The couple scraps their current interior design niche, trading their Florida-friendly pastels and leaf murals for more subtle giant crucifixes. Armand employs Val's real mother, whom Val has never met, to play the role of his wife at their little dinner party charade, but Albert's whining combined with horrible traffic foil the plan. Unaware of the traffic, the gang launches into an Albert-free dinner party complete with a shoe-wearing Agador Spartacus:




Val's mother Katherine still absent, Albert appears in an eerily Margaret Thatcher-esque full drag get-up, playing the role of doting WASPy housewife, much to the horror of all those in on it. Senator Keeley, however, is quite taken with who he believes to be Mrs. Coleman. When Katherine shows up, though, the jig is up, and Albert reveals himself as a man through the art of de-wigging.

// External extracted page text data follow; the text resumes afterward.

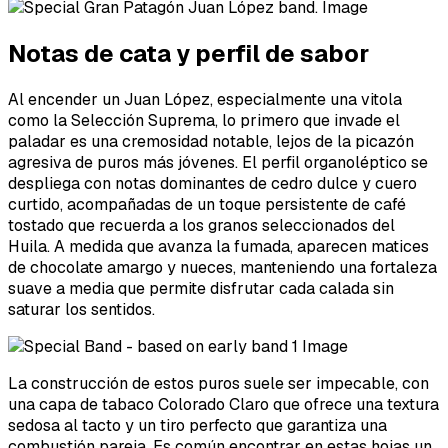
Notas de cata y perfil de sabor
Al encender un Juan López, especialmente una vitola
como la Selección Suprema, lo primero que invade el
paladar es una cremosidad notable, lejos de la picazón
agresiva de puros más jóvenes. El perfil organoléptico se
despliega con notas dominantes de cedro dulce y cuero
curtido, acompañadas de un toque persistente de café
tostado que recuerda a los granos seleccionados del
Huila. A medida que avanza la fumada, aparecen matices
de chocolate amargo y nueces, manteniendo una fortaleza
suave a media que permite disfrutar cada calada sin
saturar los sentidos.
La construcción de estos puros suele ser impecable, con
una capa de tabaco Colorado Claro que ofrece una textura
sedosa al tacto y un tiro perfecto que garantiza una
combustión pareja. Es común encontrar en estas hojas un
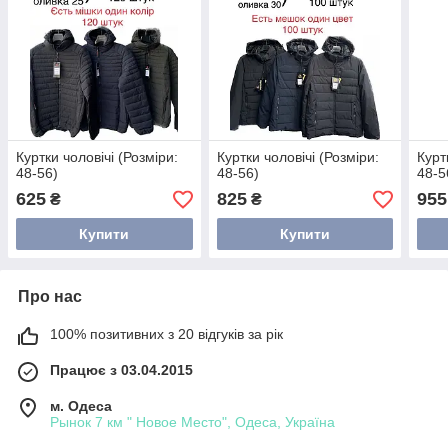
Куртки чоловічі (Розміри:
Куртки чоловічі (Розміри:
Курт
48-56)
48-56)
48-5
625
825
955
₴
₴
Купити
Купити
Про нас
100% позитивних з 20 відгуків за рік
Працює з 03.04.2015
м. Одеса
Рынок 7 км " Новое Место", Одеса, Україна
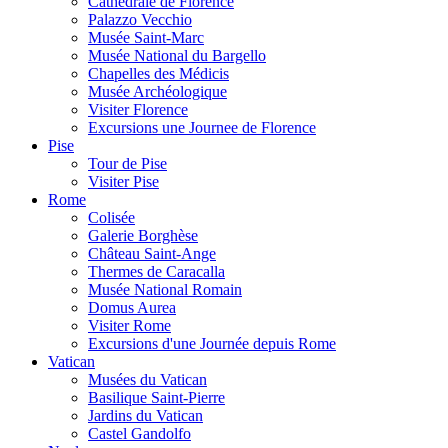
Cathédrale de Florence
Palazzo Vecchio
Musée Saint-Marc
Musée National du Bargello
Chapelles des Médicis
Musée Archéologique
Visiter Florence
Excursions une Journee de Florence
Pise
Tour de Pise
Visiter Pise
Rome
Colisée
Galerie Borghèse
Château Saint-Ange
Thermes de Caracalla
Musée National Romain
Domus Aurea
Visiter Rome
Excursions d'une Journée depuis Rome
Vatican
Musées du Vatican
Basilique Saint-Pierre
Jardins du Vatican
Castel Gandolfo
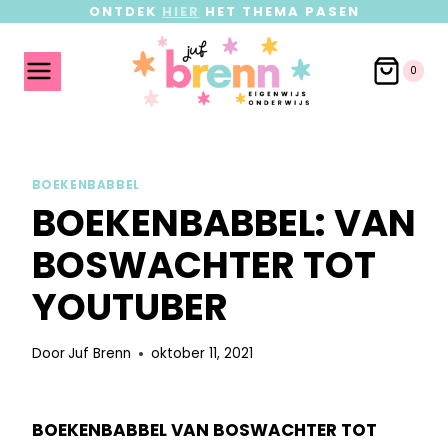
ONTDEK
HIER
HET THEMA PASEN
0
BOEKENBABBEL
BOEKENBABBEL: VAN
BOSWACHTER TOT
YOUTUBER
Door
Juf Brenn
oktober 11, 2021
BOEKENBABBEL VAN BOSWACHTER TOT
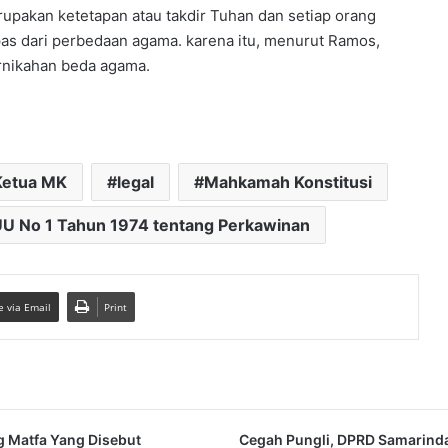
upakan ketetapan atau takdir Tuhan dan setiap orang
as dari perbedaan agama. karena itu, menurut Ramos,
ernikahan beda agama.
Ketua MK
legal
Mahkamah Konstitusi
U No 1 Tahun 1974 tentang Perkawinan
e via Email
Print
 Matfa Yang Disebut
Cegah Pungli, DPRD Samarind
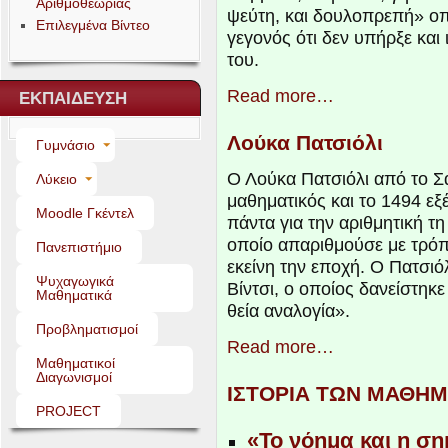
Αριθμοθεωρίας
ψεύτη, και δουλοπρεπή» οπ
Επιλεγμένα Βίντεο
γεγονός ότι δεν υπήρξε και
του.
Read more…
ΕΚΠΑΙΔΕΥΣΗ
Λούκα Πατσιόλι
Γυμνάσιο
Ο Λούκα Πατσιόλι από το Σα
Λύκειο
μαθηματικός και το
1494
εξέ
Moo­dle Γκέντελ
πάντα για την αριθμητική τη
οποίο απαριθμούσε με τρόπ
Πανεπιστήμιο
εκείνη την εποχή. Ο Πατσιό
Ψυχαγωγικά
Βίντσι, ο οποίος δανείστηκε
Μαθηματικά
θεία αναλογία».
Προβληματισμοί
Read more…
Μαθηματικοί
Διαγωνισμοί
ΙΣΤΟΡΙΑ
ΤΩΝ
ΜΑΘΗΜ
PROJECT
«Το νόημα και η σ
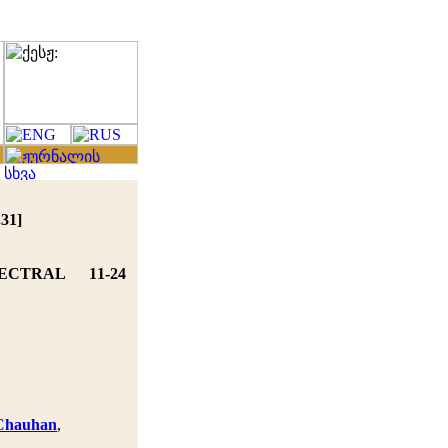
31]
PECTRAL
11-24
 Chauhan
,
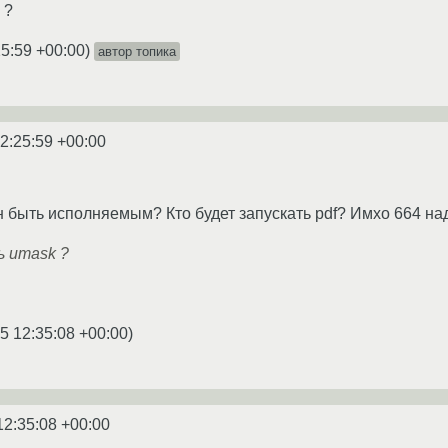
 ?
25:59 +00:00
)
автор топика
2:25:59 +00:00
 быть исполняемым? Кто будет запускать pdf? Имхо 664 над
ь umask ?
5 12:35:08 +00:00
)
12:35:08 +00:00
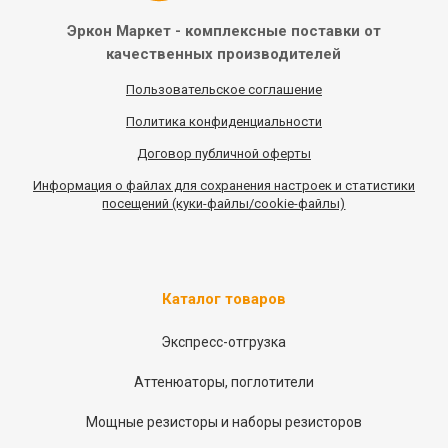
Эркон Маркет - комплексные
поставки от
качественных
производителей
Пользовательское соглашение
Политика конфиденциальности
Договор публичной оферты
Информация
о
файлах для сохранения настроек и статистики
посещений (куки-файлы/cookie-файлы)
Каталог товаров
Экспресс-отгрузка
Аттенюаторы, поглотители
Мощные резисторы и наборы резисторов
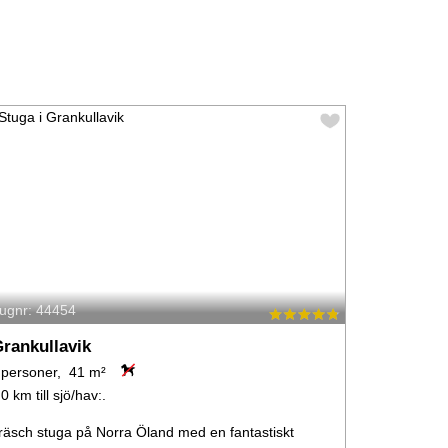
tugnr: 44454
rankullavik
 personer, 41 m²
,0 km till sjö/hav:.
räsch stuga på Norra Öland med en fantastiskt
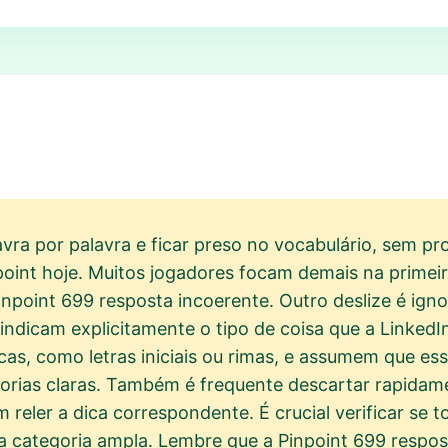
ra por palavra e ficar preso no vocabulário, sem pro
oint hoje. Muitos jogadores focam demais na primeir
inpoint 699 resposta incoerente. Outro deslize é ig
ndicam explicitamente o tipo de coisa que a LinkedI
as, como letras iniciais ou rimas, e assumem que ess
egorias claras. Também é frequente descartar rapida
 reler a dica correspondente. É crucial verificar se t
ategoria ampla. Lembre que a Pinpoint 699 resposta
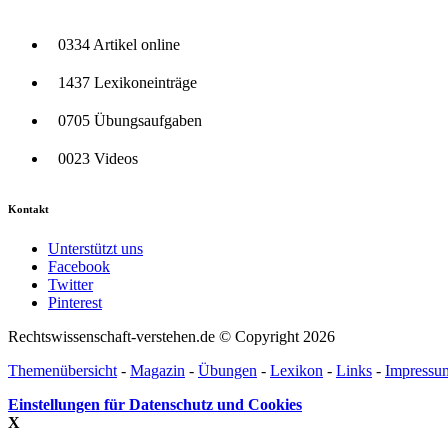
0334 Artikel online
1437 Lexikoneinträge
0705 Übungsaufgaben
0023 Videos
Kontakt
Unterstützt uns
Facebook
Twitter
Pinterest
Rechtswissenschaft-verstehen.de © Copyright 2026
Themenübersicht
-
Magazin
-
Übungen
-
Lexikon
-
Links
-
Impressu
Einstellungen für Datenschutz und Cookies
X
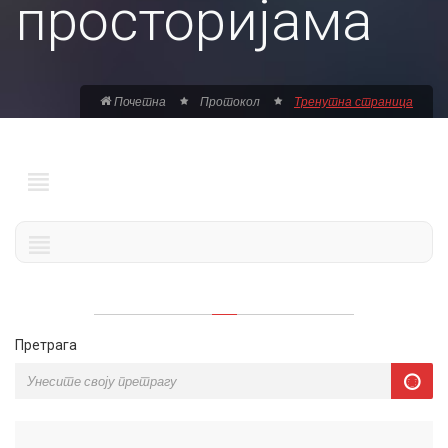
просторијама
Почетна
Протокол
Тренутна страница
Претрага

At this point Senator Keeley launches into some wigging of his own, lamenting the couple's Judaism as much as their same-sex partnership.

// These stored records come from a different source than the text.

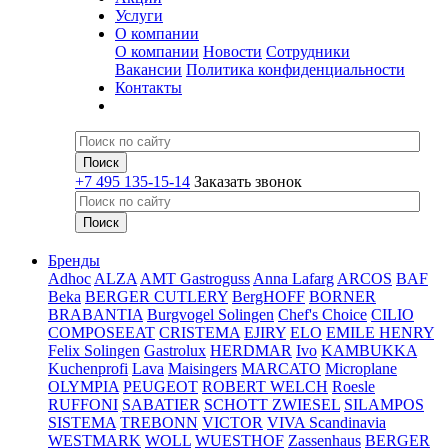
Услуги
О компании
О компании
Новости
Сотрудники
Вакансии
Политика конфиденциальности
Контакты
+7 495 135-15-14
Заказать звонок
Бренды
Adhoc
ALZA
AMT Gastroguss
Anna Lafarg
ARCOS
BAF
Beka
BERGER CUTLERY
BergHOFF
BORNER
BRABANTIA
Burgvogel Solingen
Chef's Choice
CILIO
COMPOSEEAT
CRISTEMA
EJIRY
ELO
EMILE HENRY
Felix Solingen
Gastrolux
HERDMAR
Ivo
KAMBUKKA
Kuchenprofi
Lava
Maisingers
MARCATO
Microplane
OLYMPIA
PEUGEOT
ROBERT WELCH
Roesle
RUFFONI
SABATIER
SCHOTT ZWIESEL
SILAMPOS
SISTEMA
TREBONN
VICTOR
VIVA Scandinavia
WESTMARK
WOLL
WUESTHOF
Zassenhaus
BERGER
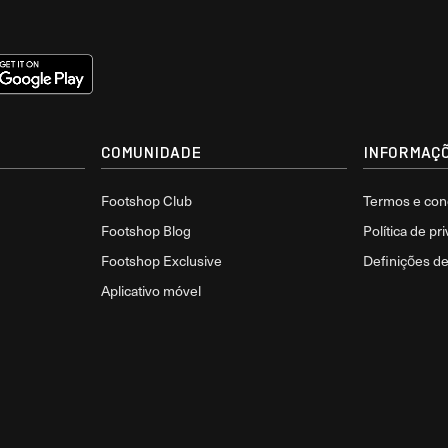
COMUNIDADE
INFORMAÇÕ
Footshop Club
Termos e con
Footshop Blog
Política de pr
Footshop Exclusive
Definições d
Aplicativo móvel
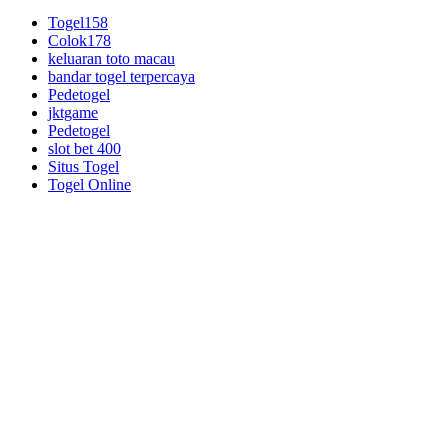
Togel158
Colok178
keluaran toto macau
bandar togel terpercaya
Pedetogel
jktgame
Pedetogel
slot bet 400
Situs Togel
Togel Online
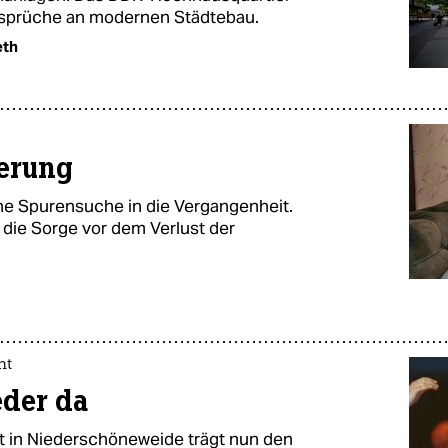
 Ansprüche an modernen Städtebau.
eth
nerung
ne Spurensuche in die Vergangenheit.
die Sorge vor dem Verlust der
ht
eder da
t in Niederschöneweide trägt nun den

Determined to storm out of there, the Keeleys face a setback when they realize the dirty politics-hungry paparazzi has followed them to Armand and Albert's house. After a few touching moments of heartfelt apologies from the kids about launching this insane plot, Albert hatches a brilliant plan to get the Keeleys out of there without being discovered. The whole crew gets dolled up in drag makeup, wigs, and wardrobe and perform in the "Goldman Girls" number "We are Family". It might sound a little hokey, but it's pretty hilarious.




The movie is jam-packed with zingers and hilarious one-liners that you are pretty much contractually obligated to quote after watching. If you're not quoting inane lines like "You know what they say, where there's sand" and "Are you afraid of my Guuuatamalanness?" at least twenty times after a viewing, you're watching it wrong.

The whole thing pretty much makes you want to do an eclectic celebration of the dance. To do Fosse, Fosse, Fosse! Followed by Martha Graham, Martha Graham! With a little Twyla, Twyla, Twyla! Or maybe a little Michael Kidd, Michael Kidd. And a little Madonna, Madonna! But you keep it all inside. Albert and Armond, though, they'll draw it out of you, and before you know it you'll be wanting to join the gang onstage for a little "We are Fa-mi-ly" action whether or not you've seen a drag act a day in your life.*



*By the way, if you have no idea what I'm talking about in this closing paragraph, I recommend you go watch the movie, stat. At least watch the above trailer. It'll do you good.